Estoppels may be claimed where there has been either a representation or
acquiescence that an interest in property is to arise. Certainly a
representation could equally be interpreted as leading to an express
common intention. In a constructive trust, once a common intention has
been found between the parties, they will now be entitled to the intended
property.

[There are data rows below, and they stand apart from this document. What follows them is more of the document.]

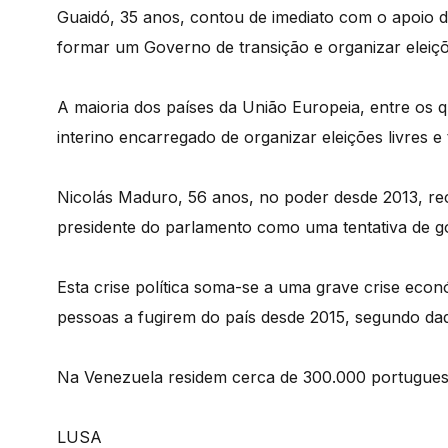
Guaidó, 35 anos, contou de imediato com o apoio 
formar um Governo de transição e organizar eleiçõe
A maioria dos países da União Europeia, entre os
interino encarregado de organizar eleições livres e
Nicolás Maduro, 56 anos, no poder desde 2013, rec
presidente do parlamento como uma tentativa de go
Esta crise política soma-se a uma grave crise econ
pessoas a fugirem do país desde 2015, segundo d
Na Venezuela residem cerca de 300.000 portugues
LUSA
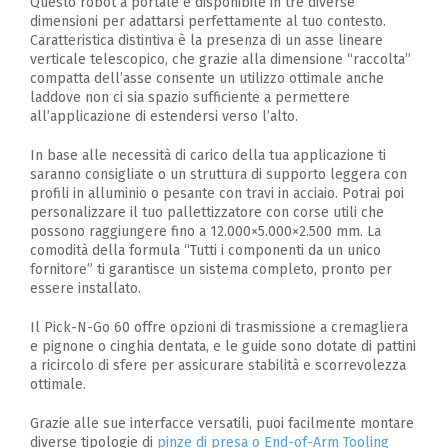
Questo robot a portale è disponibile in tre diverse
dimensioni per adattarsi perfettamente al tuo contesto.
Caratteristica distintiva è la presenza di un asse lineare
verticale telescopico, che grazie alla dimensione “raccolta”
compatta dell’asse consente un utilizzo ottimale anche
laddove non ci sia spazio sufficiente a permettere
all’applicazione di estendersi verso l’alto.
In base alle necessità di carico della tua applicazione ti
saranno consigliate o un struttura di supporto leggera con
profili in alluminio o pesante con travi in acciaio. Potrai poi
personalizzare il tuo pallettizzatore con corse utili che
possono raggiungere fino a 12.000×5.000×2.500 mm. La
comodità della formula “Tutti i componenti da un unico
fornitore” ti garantisce un sistema completo, pronto per
essere installato.
Il Pick-N-Go 60 offre opzioni di trasmissione a cremagliera
e pignone o cinghia dentata, e le guide sono dotate di pattini
a ricircolo di sfere per assicurare stabilità e scorrevolezza
ottimale.
Grazie alle sue interfacce versatili, puoi facilmente montare
diverse tipologie di
pinze di presa o End-of-Arm Tooling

A comparison can be seen with proprietary estoppels whereby it
is for the court to resolve and to decide which remedy is the most
appropriate for the case, taking into account “the minimum equity to do
justice,” which was an important statement made in Crabb v Arun DC
[1975].

There is no separate requirement for detriment in the case of a resulting


trust – the provision of funds by itself gives rise to the presumption. In a
similar way there is a close, if not invisible link, between an inferred
common intention and the detriment where a constructive trust is based
upon financial contribution. The distinction is that a resulting trust is based
upon a presumed intention at the time of acquisition but a constructive
trust can arise afterwards. In the case of both a constructive trust based
upon an express intention and estoppels there may be a more questionable
link between intention and detriment. It is thus perhaps not surprising that
there is a broader view of what is acceptable detriment in these situations.
For the remedy, the clearest distinctions lie in what result will flow from
each of the doctrines.

Gillet v Holt [2001] was a case which clearly showed the distinction
between the two doctrines and its importance when a defendant has
already discarded the property. When there is a claim regarding
proprietary estoppels, the court will look back and will take everything
into consideration when deciding what interest to give. Only then can an
interest in the property be definite. Nevertheless, constructive trust arises
by the operation of law, which can be recognised by the court. Proprietary
estoppels usually can be seen as more beneficial to a claimant when a
testator disposed of his personal assets e.g. home during his lifetime.
Contrast this with constructive trust, whereby it is more likely to be gainful
where one party still has possession of and is a resident in the property.